# Tombstone



## badger (May 9, 2005)

A cowboy rode into town
Dressed all in black, with black stetson, silver hatband, silver buckle and a pair of matching pearl handled, silver colt 45's.

He rode a jet black, fine looking stallion and had a saddle of finest black leather with solid silver trimmings.

The cowboy dismounted , tied his horse outside the saloon and strolled in up to the bar.

"Barkeep" said the cowboy, "I'll have a shot of your finest whiskey, and barkeep, you see that thar horse outside with the fine black leather saddle and silver trimmings", I sure do said the barkeep, "well I want you to keep your eye out fer that thar hos, I don't want anything happening to it, or the same thing will happen here, that happened in Tombstone" Ok said the barkeep in a trembling voice. 

A while passed, with the cowboy downing a few more whiskies and the barkeep looked up and saw to his horror, that the cowboys horse had gone.

The cowboy saw the look on the barkeeps face and looked to where his horse had been.

Barkeep, I'll have another whiskey, and if my horse isn't returned by the time I've finished it, then the same thing will happen here, that happened in Tombstone.

The barkeep served another whisky with trembling hands, then ran outside to look for the cowboys horse.
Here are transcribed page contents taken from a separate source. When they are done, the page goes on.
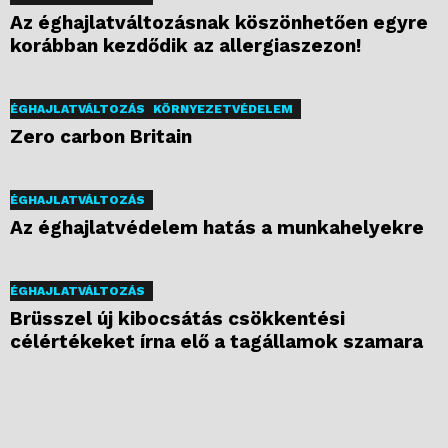
Az éghajlatváltozásnak köszönhetően egyre
korábban kezdődik az allergiaszezon!
ÉGHAJLATVÁLTOZÁS
KÖRNYEZETVÉDELEM
Zero carbon Britain
ÉGHAJLATVÁLTOZÁS
Az éghajlatvédelem hatás a munkahelyekre
ÉGHAJLATVÁLTOZÁS
Brüsszel új kibocsátás csökkentési
célértékeket írna elő a tagállamok szamara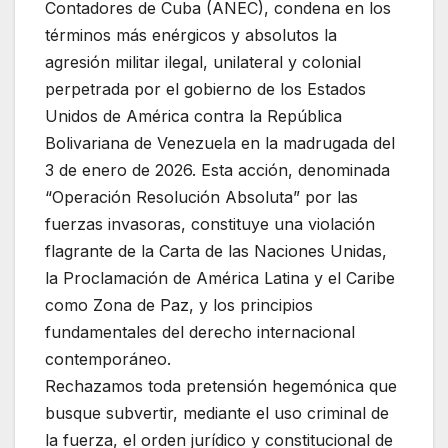
Contadores de Cuba (ANEC), condena en los
términos más enérgicos y absolutos la
agresión militar ilegal, unilateral y colonial
perpetrada por el gobierno de los Estados
Unidos de América contra la República
Bolivariana de Venezuela en la madrugada del
3 de enero de 2026. Esta acción, denominada
“Operación Resolución Absoluta” por las
fuerzas invasoras, constituye una violación
flagrante de la Carta de las Naciones Unidas,
la Proclamación de América Latina y el Caribe
como Zona de Paz, y los principios
fundamentales del derecho internacional
contemporáneo.
Rechazamos toda pretensión hegemónica que
busque subvertir, mediante el uso criminal de
la fuerza, el orden jurídico y constitucional de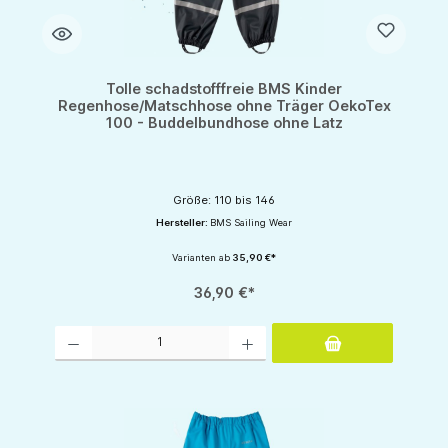
Tolle schadstofffreie BMS Kinder
Regenhose/Matschhose ohne Träger OekoTex
100 - Buddelbundhose ohne Latz
Größe: 110 bis 146
Hersteller:
BMS Sailing Wear
Varianten ab
35,90 €*
36,90 €*
Produkt Anzahl: Gib den gewünschten Wert ein oder benutze die Schaltflächen um d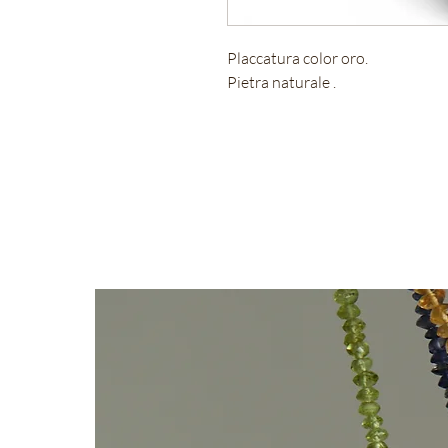
Placcatura color oro.
Pietra naturale .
Sure enough, to his relief, the barkeep found it around the next corner, and he hurried to return it to the hitching rail outside the saloon.

The cowboy finished his whiskey, turned and left the bar, and mounted his fine black stallion with the black leather saddle and silver trimmings.
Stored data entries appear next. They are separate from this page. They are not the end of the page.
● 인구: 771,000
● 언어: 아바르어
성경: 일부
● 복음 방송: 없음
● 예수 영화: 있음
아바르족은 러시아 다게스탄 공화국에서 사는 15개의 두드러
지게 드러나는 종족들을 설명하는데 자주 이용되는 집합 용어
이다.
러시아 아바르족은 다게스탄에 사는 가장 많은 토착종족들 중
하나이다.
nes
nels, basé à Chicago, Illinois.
The barkeep could stand the suspense no longer, and rushed outside before the cowboy rode away.

"Cowboy" said the barkeep "I gotta know, what did happen in Tombstone?"

The cowboy pulled his black stetson down over his eyes and said..........
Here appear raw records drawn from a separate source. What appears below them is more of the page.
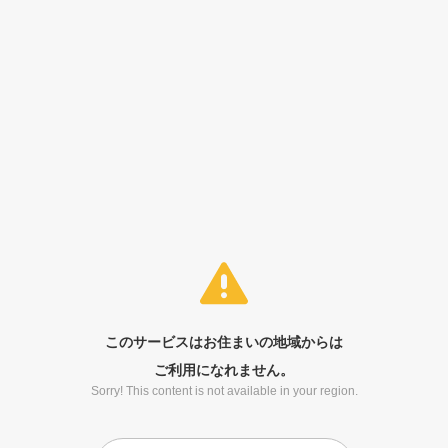
このサービスはお住まいの地域からは
ご利用になれません。
Sorry! This content is not available in your region.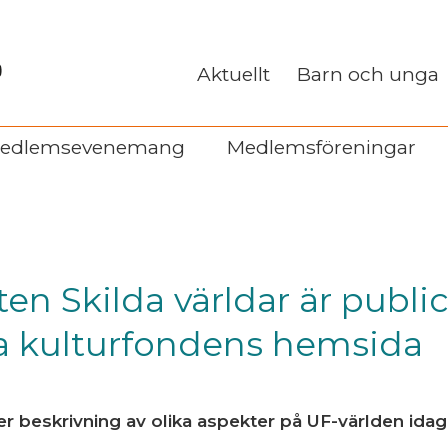
Aktuellt
Barn och unga
edlemsevenemang
Medlemsföreningar
en Skilda världar är publi
a kulturfondens hemsida
r beskrivning av olika aspekter på UF-världen idag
I Had to walk home !!!!!!!!!!


----------



## Riggy (May 9, 2005)

good one Badger

:lol: :lol: :lol: :lol: :lol:


----------



## 89052 (May 12, 2005)

Custer's Last Thoughts 

An eccentric billionaire wanted a mural painted on his library wall, so he called in an artist. Describing what he wanted, the billionaire said, "I am a history buff, and I would like your interpretation of the last thing that went through Custer's mind before he died. I am going out of town on business for a week, and when I return I expect to see it completed." 

Upon his return, the billionaire went to the library to examine the finished work. To his surprise he found a painting of a cow with a halo. Surrounding this there were hundreds of Indians in various stages and different positions of making love. Furious he called the artist in. 

"What the hell is this?" screamed the billionaire. 

"Why that's exactly what you asked for," said the artist smugly. 

"No! I didn't ask for a mural of pornographic filth, I asked for a mural of the interpretation of Custer's last thoughts!" 

"And there you have it," said the artist, "I call it, 'Holy cow look at all those f**king Indians!'"


----------